39 Based on these standards, the Senate cannot conclusively decide on the question of whether an inadmissibility decision under section 29 (1) no. 2 AsylG as an exception is unlawful in this case on the grounds that the living conditions for persons entitled to subsidiary protection in Bulgaria amount to inhuman or degrading treatment within the meaning of article 4 CFR. This is because the Court of Appeal - based on its different legal approach, consistently - has not made any factual findings on the living conditions of beneficiaries of subsidiary protection in Bulgaria. The annulment of the deportation order was not based on the assumption that these persons had to face a life of extreme material poverty in Bulgaria, which may be equated with inhuman or degrading treatment, but on the fact that it was not clear whether Bulgaria's willingness to take back persisted.

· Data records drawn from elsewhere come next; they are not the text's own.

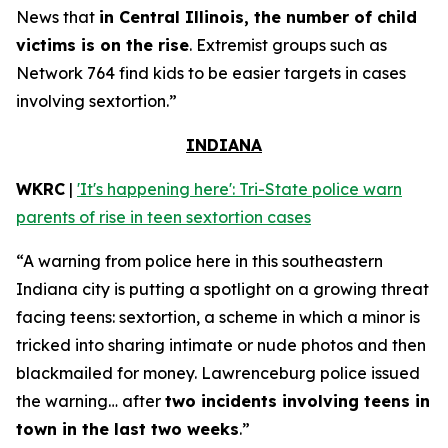
News that
in Central Illinois, the number of child
victims is on the rise
. Extremist groups such as
Network 764 find kids to be easier targets in cases
involving sextortion.”
INDIANA
WKRC
|
'It's happening here': Tri-State police warn
parents of rise in teen sextortion cases
“A warning from police here in this southeastern
Indiana city is putting a spotlight on a growing threat
facing teens: sextortion, a scheme in which a minor is
tricked into sharing intimate or nude photos and then
blackmailed for money. Lawrenceburg police issued
the warning… after
two incidents involving teens in
town in the last two weeks
.”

40 However, it cannot be excluded from the outset that the living conditions for recognised beneficiaries of subsidiary protection in Bulgaria may be equated with inhuman or degrading treatment within the meaning of article 4 CFR. Here, the particular situation of the person concerned must also be taken into account. The claimant alleged that he had received "very bad" treatment in Bulgaria and that he was particularly vulnerable because he was severely traumatised and required specialist medical treatment. Bulgaria is one of the Member States where the question of a situation of extreme material poverty in breach of article 4 of the CFR is regularly addressed in the jurisprudence of the courts responsible for finding the facts at least in some detail, although, since the Court of Justice's "Ibrahim" and "Jawo" judgments have become known, the result has regularly been that the high severity threshold required was not met (...). The judicial obligation to assess, in line with the aforementioned requirements, on the basis of information that is objective, reliable, specific and properly updated and having regard to the standard of protection of fundamental rights guaranteed by EU law, whether there are deficiencies, which may be systemic or generalised, or which may affect certain groups of people in Bulgaria, that would expose the claimant to a risk of extreme material poverty in violation of article 4 of the CFR (see CJEU, judgment of 19 March 2019 - C-297/17 et al. - para. 88 et seq.) is a task for the courts responsible for finding the facts. The legal dispute must therefore be referred back to the Court of Appeal for further inquiry into the facts (section 144 (3) first sentence no. 2 VwGO).